South is the current British number four
Britain's Melanie South reached the third round of the DFS Classic with a gutsy 6-3 7-5 win over Sybille Bammer.
The Surrey 22-year-old displayed great courage to oust the Austrian fourth seed in a match in which there were twice as many service breaks as holds.
The British number four twice fought back from 0-40 down to hold serve as she beat the world number 28.
She was also confirmed as a Wimbledon wildcard entry with Elena Baltacha, Katie O'Brien and Naomi Cavaday.
South said: "I don't feel I served that well but I fought really hard and returned well. I kept being aggressive because I wanted to win it in two sets and not go to a third."

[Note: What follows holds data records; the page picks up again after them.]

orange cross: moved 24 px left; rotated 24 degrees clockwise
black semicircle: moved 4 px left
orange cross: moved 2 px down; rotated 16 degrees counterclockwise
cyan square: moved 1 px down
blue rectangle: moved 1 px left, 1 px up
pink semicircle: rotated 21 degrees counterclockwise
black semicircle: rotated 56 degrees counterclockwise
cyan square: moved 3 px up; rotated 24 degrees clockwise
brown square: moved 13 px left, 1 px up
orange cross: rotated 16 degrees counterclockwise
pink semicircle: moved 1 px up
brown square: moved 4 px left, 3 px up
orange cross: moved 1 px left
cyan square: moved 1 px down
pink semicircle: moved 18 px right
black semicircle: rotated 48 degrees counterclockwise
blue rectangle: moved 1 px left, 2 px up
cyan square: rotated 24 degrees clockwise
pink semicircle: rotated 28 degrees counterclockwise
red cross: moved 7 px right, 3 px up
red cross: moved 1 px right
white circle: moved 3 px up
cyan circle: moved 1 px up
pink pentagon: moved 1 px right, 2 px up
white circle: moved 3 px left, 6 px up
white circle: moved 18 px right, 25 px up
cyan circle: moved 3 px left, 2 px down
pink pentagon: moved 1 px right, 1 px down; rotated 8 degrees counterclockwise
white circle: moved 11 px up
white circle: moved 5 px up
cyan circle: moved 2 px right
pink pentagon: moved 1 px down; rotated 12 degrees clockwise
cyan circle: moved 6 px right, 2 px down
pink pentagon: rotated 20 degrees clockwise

South will now play Japan's Aiko Nakamura or Israel's Tzipora Obziler in the third round on Thursday, hoping to emulate Sue Barker - the only Briton to ever reach the quarter-finals in Birmingham.
British number Anne Keothavong crashed out in the first round, beaten 6-3 6-2 by 12th seed Kateryna Bondarenko.
Keothavong converted only one of four break points and dropped her own serve five times as she lost in 64 minutes.
The Londoner, 24, recently became the first GB woman in the world top 100 since 1999.
But she never looked like troubling Bondarenko after being broken in the third game.
She trailed 5-1 before staging a brief rally, breaking her opponent for the only time, but she called for help from her coach after losing the first set.
I was on the back foot and it was tough to get into the match, although there were opportunities for me
Bondarenko, who with sister Alona won the women's doubles at this year's Australian Open, was tested for the only time in the match in the fifth game of the second set.
She was forced to save two break points after missing an easy volley at the net and then double faulting for the second time.
But she eventually prevailed after five deuces and wrapped up the match by breaking Keothavong for a second time in the eighth game.
The Briton, who reached last week's Surbiton final, said: "I didn't serve as well as I would have liked and that cost me quite a bit.
"I expected it to be closer. I was on the back foot and it was tough to get into the match, although there were opportunities for me.
"But it's not the end of the world. I had a good week last week and I've got another tournament before Wimbledon so hopefully I will improve."